Ele apresentou os primeiros resultados numa sessão científica virtual na Academia Nacional de Medicina (ANM), da qual é membro. O trabalho foi realizado com as médicas e pesquisadoras da USP Marisa Dolhnikoff e Renata Monteiro.

Segundo ele, a autópsia minimamente invasiva, que utiliza imagens de ultrassom para guiar na retirada de amostras dos órgãos, foi a forma encontrada para realizar a investigação dos corpos sem colocar os profissionais em risco, uma vez que se trata de doença altamente contagiosa.

"O coronavírus é mais agressivo do que o H1N1 . Ele promove uma depressão muito grande do sistema de defesa. O corpo fica entregue à própria sorte.

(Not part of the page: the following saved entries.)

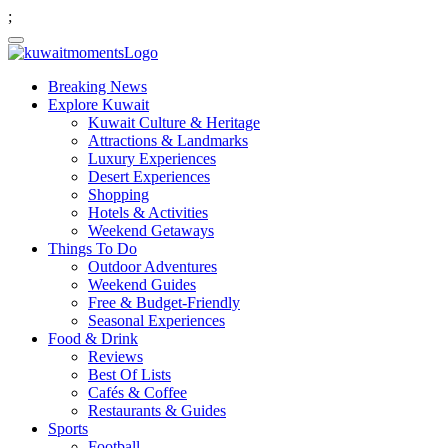
;
Breaking News
Explore Kuwait
Kuwait Culture & Heritage
Attractions & Landmarks
Luxury Experiences
Desert Experiences
Shopping
Hotels & Activities
Weekend Getaways
Things To Do
Outdoor Adventures
Weekend Guides
Free & Budget-Friendly
Seasonal Experiences
Food & Drink
Reviews
Best Of Lists
Cafés & Coffee
Restaurants & Guides
Sports
Football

Estamos no início, mas já observamos enorme destruição, o coronavírus ataca com enorme agressividade ", afirma.

Até o momento, foram feitas 15 autópsias e os resultados de dez delas foram apresentados. Entretanto, a meta é chega a cerca de 60. Segundo o coordenador, o objetivo é fornecer aos médicos uma "chance de ver o que acontece dentro das células dos pacientes" e entender por que alguns casos evoluem rapidamente, enquanto outros acabam se prolongando até o "desfecho fatal".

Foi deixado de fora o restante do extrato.